Weiger ist auch Mitglied der Kohlekommission. Diese will am morgigen Mittwoch das Rheinische Braunkohlenrevier besuchen. Bis Ende des Jahres soll das Gremium Vorschläge erarbeiten, wie und wann Deutschland sich von der Kohle verabschiedet.

Dabei geht es nicht nur um Strukturwandel und Arbeitsplätze in den Kohlerevieren. Es geht auch darum, dass Deutschland die Klimaziele einhalten muss, zu denen sich die Bundesregierung im Rahmen des Paris-Abkommens verpflichtet hat.

Hambach-Kohle muss ohnehin im Boden bleiben

Zusätzlich ließ der BUND deshalb das Freiburger Öko-Institut untersuchen, welche Braunkohlenfördermenge aus dem Tagebau Hambach noch zulässig ist, ohne die deutschen Klimaziele zu gefährden. "Das Ergebnis", sagt Dirk Jansen vom nordrhein-westfälischen Landesverband der Umweltorganisation, "ist eindeutig." Der Großteil der Hambacher Kohle müsse im Boden bleiben.

Nach RWE-Angaben waren im geplanten Abbaufeld im Tagebau Hambach Ende 2017 noch rund 1.350 Millionen Tonnen Braunkohle enthalten. Nach dem Gutachten des Öko-Instituts dürfen jedoch nur noch 78 bis 162 Millionen Tonnen gefördert werden, damit das 1,5-Grad-Ziel des Paris-Abkommens eingehalten wird. Das entspricht sechs bis zwölf Prozent der von RWE geplanten Menge – und auch nur höchstens einem Drittel der 490 Millionen Tonnen, die der BUND in seiner Analyse angibt.
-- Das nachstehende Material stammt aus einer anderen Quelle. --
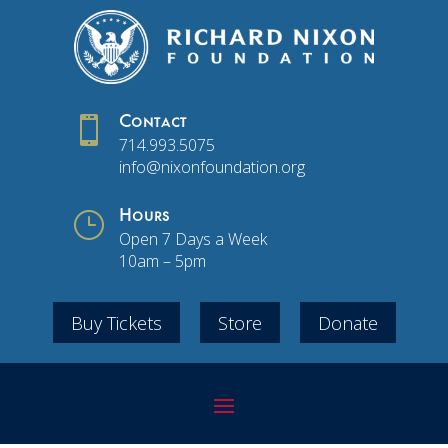

Contact
714.993.5075
info@nixonfoundation.org
}
Hours
Open 7 Days a Week
10am – 5pm
Buy Tickets
Store
Donate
Die derzeitige Jahresförderung im Abbaufeld Hambach liegt bei 40 Millionen Tonnen. Davon gehen zwei Drittel in die Stromerzeugung. Auch wenn etwa 13 Millionen Tonnen Braunkohle durch die Überführung von fünf Kraftwerksblöcken in die Sicherheitsbereitschaft ohnehin wegfallen, so Dirk Jansen, müsse die Förderung weiter reduziert werden und perspektivisch auslaufen.

Portraitfotos von Prominenten, die im Hambacher Wald Baumpatenschaften übernommen haben
Porträtfotos von Prominenten, die im Hambacher Wald Baumpatenschaften übernommen haben. Links der Umweltaktivist und Träger des Alternativen Nobelpreises Bill McKibben. (Foto: Tomas Rodriguez/​Klima-Allianz)
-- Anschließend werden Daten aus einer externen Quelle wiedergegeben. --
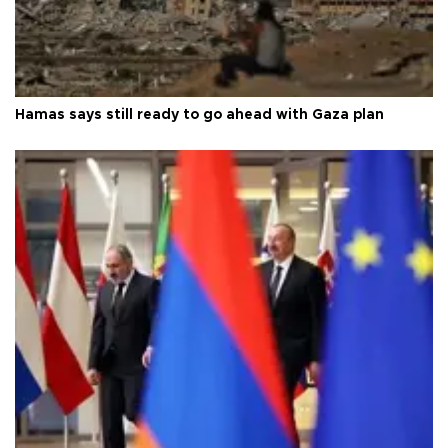
Hamas says still ready to go ahead with Gaza plan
Um für den Erhalt des Hambacher Waldes einzutreten, haben unterdessen mehr als 60 Prominente, darunter 38 Träger des Alternativen Nobelpreises, Baumpatenschaften übernommen. Bei der Aktion der Klima-Allianz Deutschland wurden ihre Porträts an den Bäumen im Hambacher Forst aufgehängt.
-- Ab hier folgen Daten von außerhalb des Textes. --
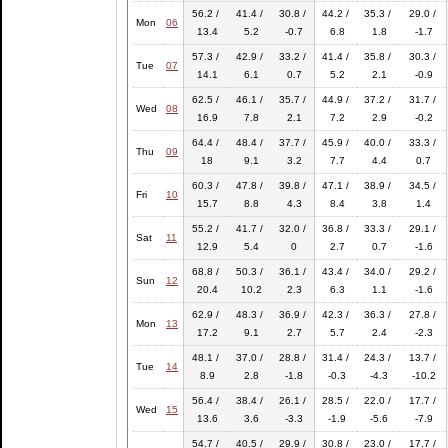
56.2 /
41.4 /
30.8 /
44.2 /
35.3 /
29.0 /
Mon
06
13.4
5.2
-0.7
6.8
1.8
-1.7
57.3 /
42.9 /
33.2 /
41.4 /
35.8 /
30.3 /
Tue
07
14.1
6.1
0.7
5.2
2.1
-0.9
62.5 /
46.1 /
35.7 /
44.9 /
37.2 /
31.7 /
Wed
08
16.9
7.8
2.1
7.2
2.9
-0.2
64.4 /
48.4 /
37.7 /
45.9 /
40.0 /
33.3 /
Thu
09
18
9.1
3.2
7.7
4.4
0.7
60.3 /
47.8 /
39.8 /
47.1 /
38.9 /
34.5 /
Fri
10
15.7
8.8
4.3
8.4
3.8
1.4
55.2 /
41.7 /
32.0 /
36.8 /
33.3 /
29.1 /
Sat
11
12.9
5.4
0
2.7
0.7
-1.6
68.8 /
50.3 /
36.1 /
43.4 /
34.0 /
29.2 /
Sun
12
20.4
10.2
2.3
6.3
1.1
-1.6
62.9 /
48.3 /
36.9 /
42.3 /
36.3 /
27.8 /
Mon
13
17.2
9.1
2.7
5.7
2.4
-2.3
48.1 /
37.0 /
28.8 /
31.4 /
24.3 /
13.7 /
Tue
14
8.9
2.8
-1.8
-0.3
-4.3
-10.2
56.4 /
38.4 /
26.1 /
28.5 /
22.0 /
17.7 /
Wed
15
13.6
3.6
-3.3
-1.9
-5.6
-7.9
54.7 /
40.5 /
29.9 /
30.8 /
23.0 /
17.7 /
Ziel der Aktion sei, den Wald und die durch Tagebaue bedrohten Dörfer langfristig zu erhalten sowie einen Beitrag zum Klimaschutz zu leisten. Der vorläufige Rodungsstopp bedeute keinesfalls das Ende der Auseinandersetzung, hieß es. Der Wald müsse dauerhaft unter Schutz gestellt werden.